La curación de los diez leprosos, acuarela de James Tissot, entre 1886 and 1894. (Foto: Wikimedia Commons/obra de dominio público)

Nota de la editora: Global Sisters Report en español presenta Al partir el pan, una serie de reflexiones dominicales que nos adentran al camino de Emaús.
«Al ir de camino a Jerusalén, atravesaba los confines de Samaría y Galilea; y, cuando iba a entrar en un pueblo, le salieron al paso diez leprosos que se detuvieron a distancia y le dijeron gritando: "Jesús, Maestro, ¡ten piedad de nosotros!". Al verlos, les dijo: "Vayan y preséntense a los sacerdotes". Y mientras iban quedaron limpios. Uno de ellos, al verse curado, se volvió glorificando a Dios a gritos, y fue a postrarse a sus pies dándole gracias. Y este era samaritano. Ante lo cual dijo Jesús: "¿No son diez los que han quedado limpios? Los otros nueve, ¿dónde están? ¿No ha habido quien volviera a dar gloria a Dios más que este extranjero?".Y le dijo: "Levántate y vete; tu fe te ha salvado"» (Lc 17, 11-19).

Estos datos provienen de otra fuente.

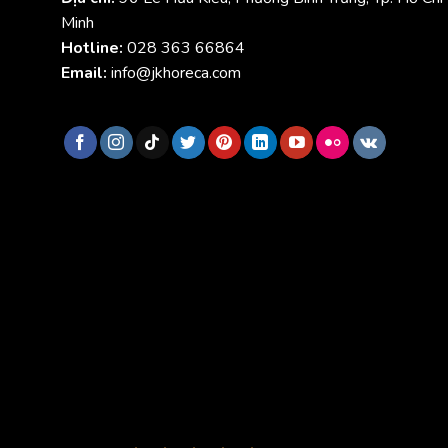
Minh
Hotline:
028 363 66864
Email:
info@jkhoreca.com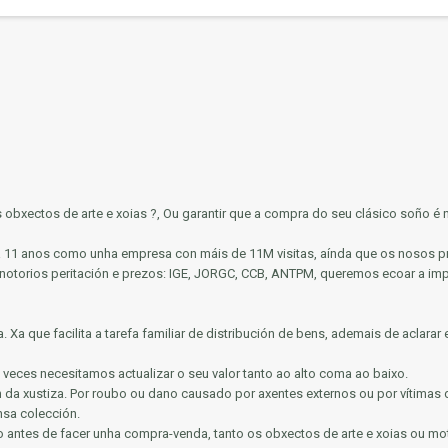
us obxectos de arte e xoias ?, Ou garantir que a compra do seu clásico soño é
bra 11 anos como unha empresa con máis de 11M visitas, aínda que os nosos p
 notorios
peritación e prezos: IGE, JORGC, CCB, ANTPM, queremos ecoar a impo
a.
Xa que facilita a tarefa familiar de distribución de bens, ademais de aclara
 veces necesitamos actualizar o seu valor tanto ao alto coma ao baixo.
n da xustiza.
Por roubo ou dano causado por axentes externos ou por vítimas 
nsa colección.
antes de facer unha compra-venda, tanto os obxectos de arte e xoias ou mot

Jesús va de camino a Jerusalén y en Samaría diez leprosos acuden a él gritando que tenga piedad de ellos. Ya Lucas nos había presentado antes la curación de un leproso (5, 12-16), pero aquí son diez quienes piden su curación.
La lepra en Israel, recordemos, es señal de un castigo divino por un pecado cometido por la persona que padece la enfermedad o por sus padres. Por ese motivo los diez deben ir gritando que son leprosos, para que nadie se les acerque, evitando que los demás queden impuros y no puedan ofrecer los sacrificios rituales en el Templo.
La teóloga Consuelo Vélez reflexiona sobre Lucas 17, 11-19 y señala que la fe se atestigua transformando realidades de injusticia, no cumpliendo normas. "Nos pide asumir un discipulado que no se quede en buenas intenciones", escribe
Pero este texto desconcierta porque los leprosos no van gritando que lo son, sino que piden a Jesús que tenga piedad de ellos. Es decir, se atreven a implorar su curación, mostrando, que reconocen en Jesús a alguien distinto en Israel, capaz de transformar su situación, a diferencia del rechazo que mostrarían todos los demás judíos frente a su enfermedad.
Efectivamente, Jesús los cura y les pide que vayan al sacerdote para que certifique su curación porque, en el contexto de la pureza ritual, es el sacerdote quien puede garantizar que se cumple esta exigencia.
A continuación viene lo importante del texto: solo el samaritano regresa donde Jesús para agradecerle por la curación y lo hace con gestos propios del discipulado: postrándose a sus pies y dándole gracias.
Una vez más, como también lo relató Lucas en la parábola del Buen Samaritano (Lc 10, 25-37), es un extranjero, rechazado por el pueblo de Israel, quien reconoce a Jesús. Con seguridad todos los demás eran judíos y, sin embargo, siguen de largo, como hicieron el sacerdote y el levita de aquella parábola.
Más aún, Jesús le dice a este samaritano que su fe le ha salvado; es decir, no es Jesús quien le concede el milagro, sino que es su propia fe la que ha hecho posible que cambie su situación. En ese sentido, este samaritano es testigo de cómo se vive íntegramente la fe.
Este Evangelio, por tanto, nos invita a ser testigos de la fe, pero no de palabras sino con obras. Nos pide asumir un discipulado que no se quede en buenas intenciones o en seguridades por el cumplimiento de normas o preceptos, sino que —gracias a la fe— se comprometa a transformar las situaciones que vivimos.